La amasadora es de esos aparatos que se compran con ilusión y se juzgan a la primera masa de pan. Si aguanta, se queda en la encimera. Si cabecea y huele a caliente, acaba en un armario. Se puede acertar gastando poco, pero hay que saber qué se sacrifica.
Antes del precio: qué masa vas a hacer
Para bizcochos, natas, merengues y masas blandas, casi cualquier amasadora de movimiento planetario cumple. Ahí puedes ir a lo barato sin miedo.
Para pan, pizza o roscón, la cosa cambia. Una masa dura pide tres cosas que no salen en grande en la caja:
- Engranajes resistentes. Los metálicos aguantan más que los de plástico. No siempre se indica; cuando una marca los lleva metálicos, suele presumir de ello.
- Cabezal con buen bloqueo. Si el cabezal abatible tiene holgura, con masa dura saltará a cada vuelta.
- Peso. Una amasadora ligera camina por la encimera. Las ventosas ayudan, pero el peso ayuda más.
Por qué unas cuestan el triple que otras
Las de gama alta son de cuerpo metálico, duran décadas y tienen repuestos durante años. Eso se paga, y además mantienen bien su valor de segunda mano. Las económicas ahorran en carcasa, transmisión y acabados. Para un uso de fin de semana, esa diferencia importa menos de lo que parece.
Cinco vías para pagar menos
- Color o edición saliente. En las marcas de gama alta, el mismo modelo en un color descatalogado baja de precio sin que cambie nada por dentro.
- Outlet y reacondicionado de la marca. Con garantía. Compara condiciones en reacondicionado frente a segunda mano.
- Amazon Segunda mano. Es un producto que se devuelve mucho por tamaño: la gente descubre que no le cabe bajo los muebles altos.
- Particulares. Abundan las amasadoras con tres usos. Queda en persona y pide probarla con el gancho puesto.
- Cajas de devoluciones. No eliges modelo. A cambio, el precio por producto es mucho menor y el albarán te detalla el PVP de todo lo que viene.
Revisión de una amasadora usada o devuelta
- Holgura del cabezal. Bloquéalo y muévelo con la mano. Un poco de juego es normal; un clac claro, no.
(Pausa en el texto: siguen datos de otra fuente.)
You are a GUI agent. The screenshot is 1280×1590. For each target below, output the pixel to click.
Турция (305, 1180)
- Prueba con carga. En vacío todas suenan bien. Haz una masa pequeña de harina y agua y escucha: crujidos o saltos indican engranaje tocado.
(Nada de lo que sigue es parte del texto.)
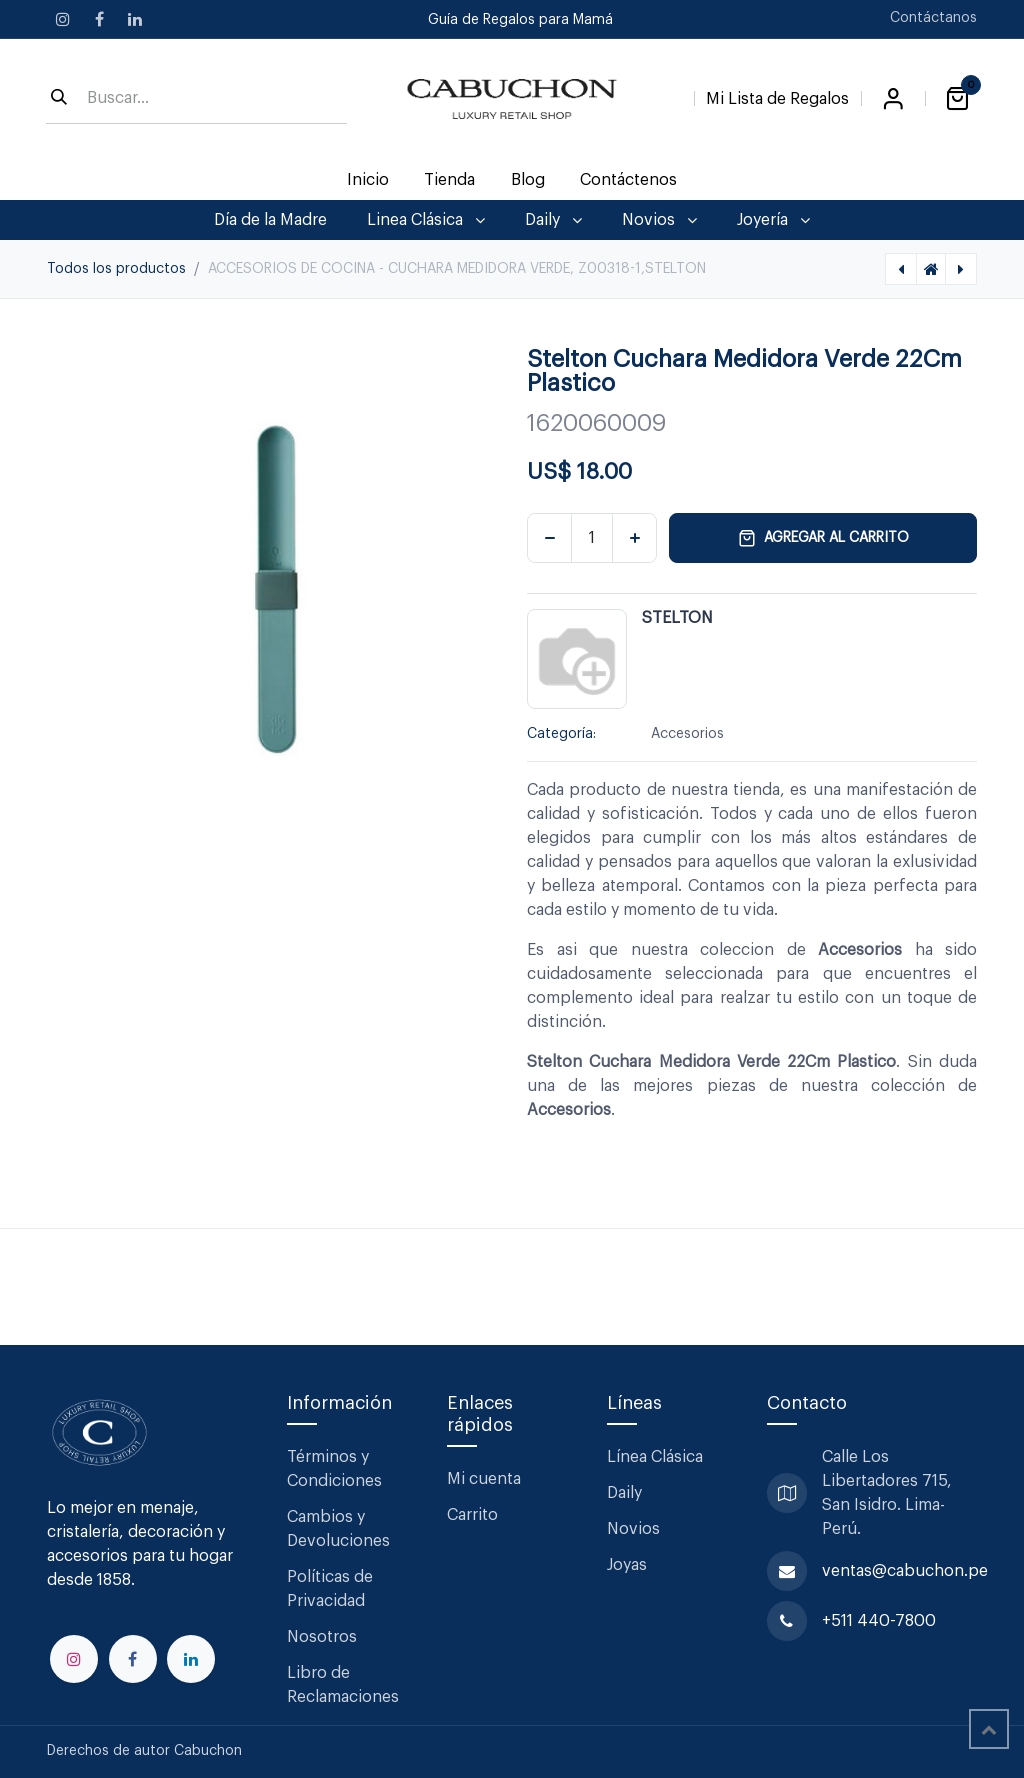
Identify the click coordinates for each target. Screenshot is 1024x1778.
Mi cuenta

- Altura del accesorio. La pala debe rozar casi el fondo del bol sin tocarlo. Muchos modelos tienen un tornillo de ajuste.
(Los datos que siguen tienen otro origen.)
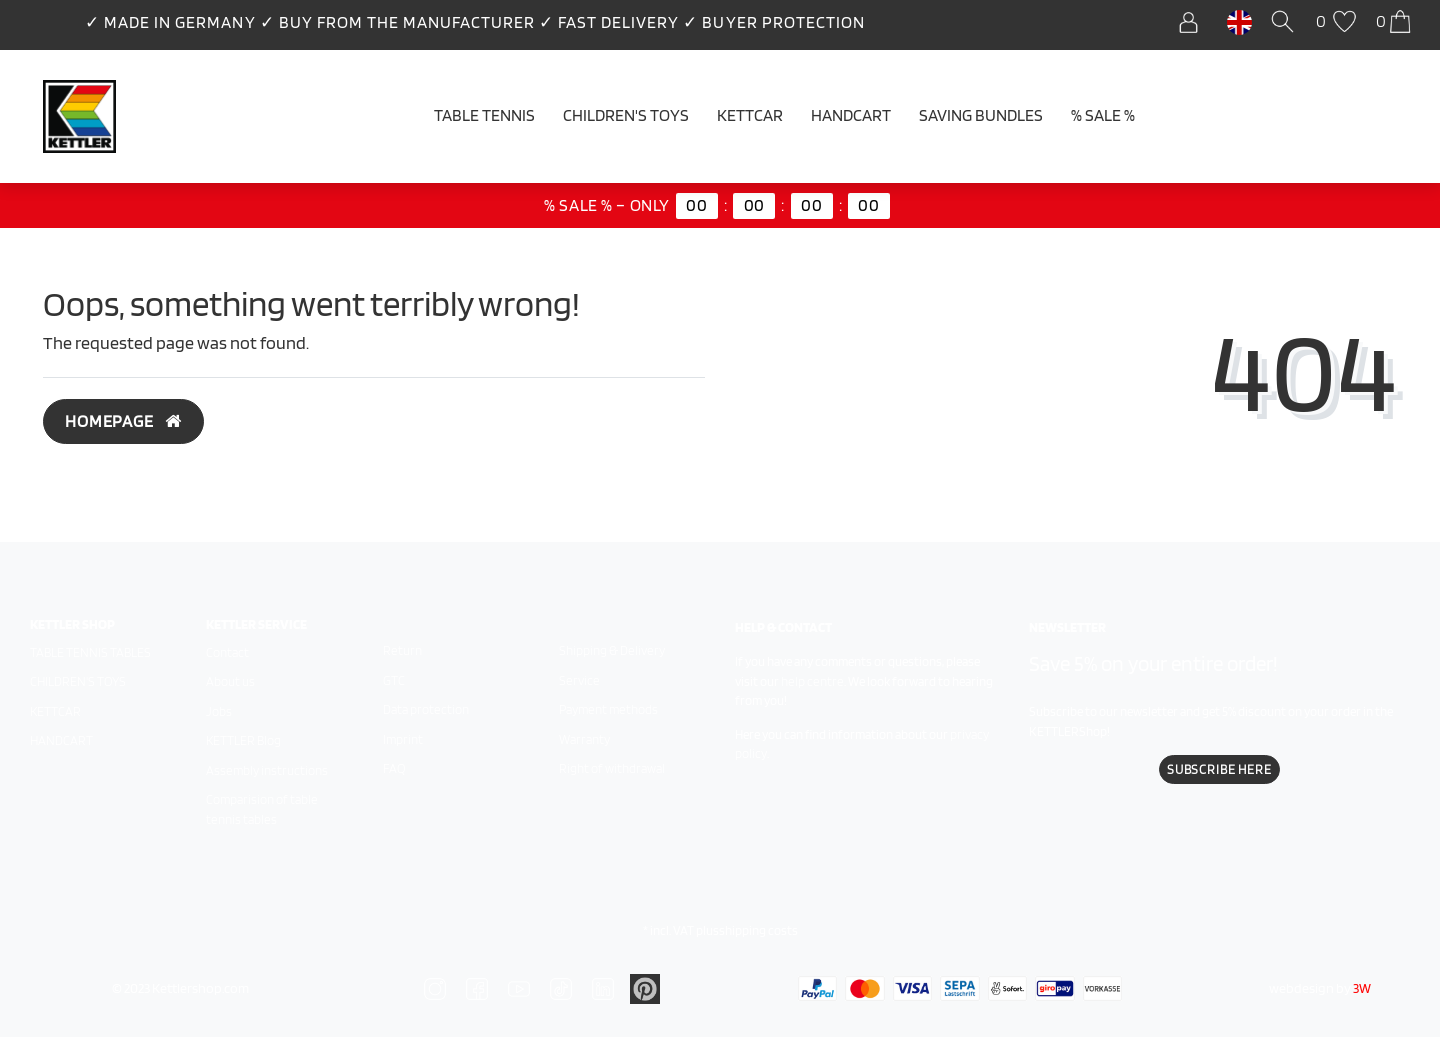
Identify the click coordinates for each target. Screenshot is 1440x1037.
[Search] (1286, 22)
- Accesorios completos. Gancho, pala y varillas. Mira que las varillas no estén dobladas y que el recubrimiento del gancho no esté saltado: si se pela, no debe ir a la masa.
- Olor y temperatura. Tras cinco minutos amasando, el cuerpo puede estar templado. Olor a quemado, no.
- Limpieza. Restos de masa seca en el eje del cabezal son habituales. Se quitan con un paño húmedo y un palillo, siempre desenchufada.
Las amasadoras y las cajas de hogar
Las amasadoras compactas aparecen de vez en cuando en lotes de cocina. Las grandes de cuerpo metálico, rara vez: pesan demasiado para un lote de paquetería. Lo que sí sale con frecuencia es repostería alrededor: moldes, boles, básculas y utensilios.